AIM OF THE EXERCISE: Each line containing the string "objects" should be copied out of the entries.
● ● ●
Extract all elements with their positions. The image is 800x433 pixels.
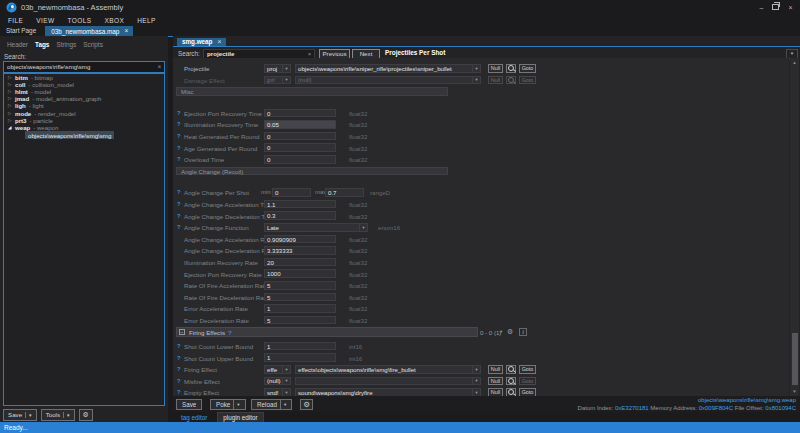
field-value-input[interactable]: 1000 xyxy=(264,269,336,278)
tab-close-icon[interactable]: × xyxy=(124,28,128,34)
null-button[interactable]: Null xyxy=(488,76,503,85)
block-index-dropdown[interactable]: 0 - 0 (1) xyxy=(480,329,501,336)
sidebar-tools-button[interactable]: Tools ▾ xyxy=(41,409,75,421)
help-icon[interactable]: ? xyxy=(177,213,181,219)
chevron-down-icon[interactable]: ▼ xyxy=(472,389,480,396)
editor-settings-button[interactable]: ⚙ xyxy=(300,399,313,410)
tag-path-dropdown[interactable]: effects\objects\weapons\rifle\smg\fire_b… xyxy=(295,365,481,374)
tree-item-hlmt[interactable]: ▷hlmt- model xyxy=(4,88,164,95)
tag-path-dropdown[interactable]: ▼ xyxy=(295,377,481,386)
maximize-button[interactable] xyxy=(769,3,782,12)
tab-map-file[interactable]: 03b_newmombasa.map × xyxy=(45,26,133,36)
expand-arrow-icon[interactable]: ▷ xyxy=(8,118,15,123)
field-value-input[interactable]: 0 xyxy=(264,132,336,141)
collapse-icon[interactable]: − xyxy=(179,329,185,335)
field-value-input[interactable]: 1.1 xyxy=(264,200,336,209)
null-button[interactable]: Null xyxy=(488,64,503,73)
help-icon[interactable]: ? xyxy=(177,355,181,361)
tag-class-dropdown[interactable]: (null)▼ xyxy=(264,377,291,386)
sidebar-tab-strings[interactable]: Strings xyxy=(56,41,76,48)
sidebar-settings-button[interactable]: ⚙ xyxy=(79,409,93,421)
sidebar-tab-scripts[interactable]: Scripts xyxy=(83,41,103,48)
goto-button[interactable]: Goto xyxy=(519,76,536,85)
chevron-down-icon[interactable]: ▾ xyxy=(280,400,286,409)
help-icon[interactable]: ? xyxy=(177,110,181,116)
search-tag-button[interactable] xyxy=(506,76,516,85)
tree-item-coll[interactable]: ▷coll- collision_model xyxy=(4,81,164,88)
field-value-input[interactable]: 1 xyxy=(264,353,336,362)
chevron-down-icon[interactable]: ▼ xyxy=(282,366,290,373)
reload-button[interactable]: Reload ▾ xyxy=(251,399,292,410)
expand-arrow-icon[interactable]: ▷ xyxy=(8,111,15,116)
max-value-input[interactable]: 0.7 xyxy=(325,188,364,197)
field-value-input[interactable]: 0 xyxy=(264,109,336,118)
tag-path-dropdown[interactable]: objects\weapons\rifle\sniper_rifle\proje… xyxy=(295,64,481,73)
chevron-down-icon[interactable]: ▼ xyxy=(282,65,290,72)
field-value-input[interactable]: 0.05 xyxy=(264,120,336,129)
field-value-input[interactable]: 5 xyxy=(264,281,336,290)
field-value-input[interactable]: 3.333333 xyxy=(264,246,336,255)
tag-class-dropdown[interactable]: proj▼ xyxy=(264,64,291,73)
save-button[interactable]: Save xyxy=(176,399,202,410)
menu-help[interactable]: HELP xyxy=(137,17,156,24)
help-icon[interactable]: ? xyxy=(177,133,181,139)
chevron-down-icon[interactable]: ▼ xyxy=(282,77,290,84)
sidebar-tab-header[interactable]: Header xyxy=(7,41,28,48)
tree-item-jmad[interactable]: ▷jmad- model_animation_graph xyxy=(4,95,164,102)
help-icon[interactable]: ? xyxy=(177,389,181,395)
help-icon[interactable]: ? xyxy=(177,189,181,195)
null-button[interactable]: Null xyxy=(488,365,503,374)
editor-tab-close-icon[interactable]: × xyxy=(217,38,221,45)
close-button[interactable]: × xyxy=(784,3,797,12)
tree-item-bitm[interactable]: ▷bitm- bitmap xyxy=(4,74,164,81)
chevron-down-icon[interactable]: ▼ xyxy=(472,77,480,84)
scroll-up-icon[interactable]: ▲ xyxy=(790,58,799,67)
info-icon[interactable]: i xyxy=(519,328,527,336)
field-value-input[interactable]: 0.3 xyxy=(264,211,336,220)
menu-view[interactable]: VIEW xyxy=(36,17,54,24)
goto-button[interactable]: Goto xyxy=(519,64,536,73)
menu-xbox[interactable]: XBOX xyxy=(104,17,124,24)
field-value-input[interactable]: 20 xyxy=(264,258,336,267)
help-icon[interactable]: ? xyxy=(177,366,181,372)
tab-start-page[interactable]: Start Page xyxy=(0,26,43,36)
help-icon[interactable]: ? xyxy=(177,121,181,127)
tree-child-tag[interactable]: objects\weapons\rifle\smg\smg xyxy=(25,131,114,139)
scroll-down-icon[interactable]: ▼ xyxy=(790,387,799,396)
poke-button[interactable]: Poke ▾ xyxy=(210,399,246,410)
search-tag-button[interactable] xyxy=(506,365,516,374)
field-value-input[interactable]: 1 xyxy=(264,304,336,313)
chevron-down-icon[interactable]: ▾ xyxy=(25,412,32,418)
chevron-down-icon[interactable]: ▼ xyxy=(472,378,480,385)
expand-arrow-icon[interactable]: ▷ xyxy=(8,89,15,94)
chevron-down-icon[interactable]: ▼ xyxy=(472,65,480,72)
vertical-scrollbar[interactable]: ▲ ▼ xyxy=(790,58,799,396)
field-value-input[interactable]: 5 xyxy=(264,316,336,325)
menu-tools[interactable]: TOOLS xyxy=(68,17,92,24)
expand-arrow-icon[interactable]: ▷ xyxy=(8,96,15,101)
tag-class-dropdown[interactable]: jpt!▼ xyxy=(264,76,291,85)
help-icon[interactable]: ? xyxy=(177,343,181,349)
tag-path-dropdown[interactable]: (null)▼ xyxy=(295,76,481,85)
min-value-input[interactable]: 0 xyxy=(272,188,311,197)
editor-search-clear-icon[interactable]: × xyxy=(305,50,314,57)
field-value-input[interactable]: 1 xyxy=(264,342,336,351)
tree-item-ligh[interactable]: ▷ligh- light xyxy=(4,102,164,109)
search-result-combobox[interactable]: Projectiles Per Shot xyxy=(381,48,788,58)
chevron-down-icon[interactable]: ▼ xyxy=(472,366,480,373)
editor-tab-smg-weap[interactable]: smg.weap × xyxy=(177,38,226,46)
help-icon[interactable]: ? xyxy=(228,329,232,336)
enum-dropdown[interactable]: Late▼ xyxy=(264,223,368,232)
collapse-arrow-icon[interactable]: ◢ xyxy=(8,125,15,130)
null-button[interactable]: Null xyxy=(488,377,503,386)
help-icon[interactable]: ? xyxy=(177,201,181,207)
help-icon[interactable]: ? xyxy=(177,224,181,230)
field-value-input[interactable]: 5 xyxy=(264,293,336,302)
sidebar-save-button[interactable]: Save ▾ xyxy=(3,409,37,421)
tree-item-mode[interactable]: ▷mode- render_model xyxy=(4,109,164,116)
chevron-down-icon[interactable]: ▾ xyxy=(63,412,70,418)
view-tab-tag-editor[interactable]: tag editor xyxy=(176,413,212,422)
menu-file[interactable]: FILE xyxy=(8,17,23,24)
expand-arrow-icon[interactable]: ▷ xyxy=(8,82,15,87)
search-tag-button[interactable] xyxy=(506,377,516,386)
● ● ●
RESULT BELOW:
tag-path-dropdown[interactable]: effects\objects\weapons\rifle\smg\fire_b… xyxy=(295,365,481,374)
tag-path-dropdown[interactable]: objects\weapons\rifle\sniper_rifle\proje… xyxy=(295,64,481,73)
tree-child-tag[interactable]: objects\weapons\rifle\smg\smg xyxy=(25,131,114,139)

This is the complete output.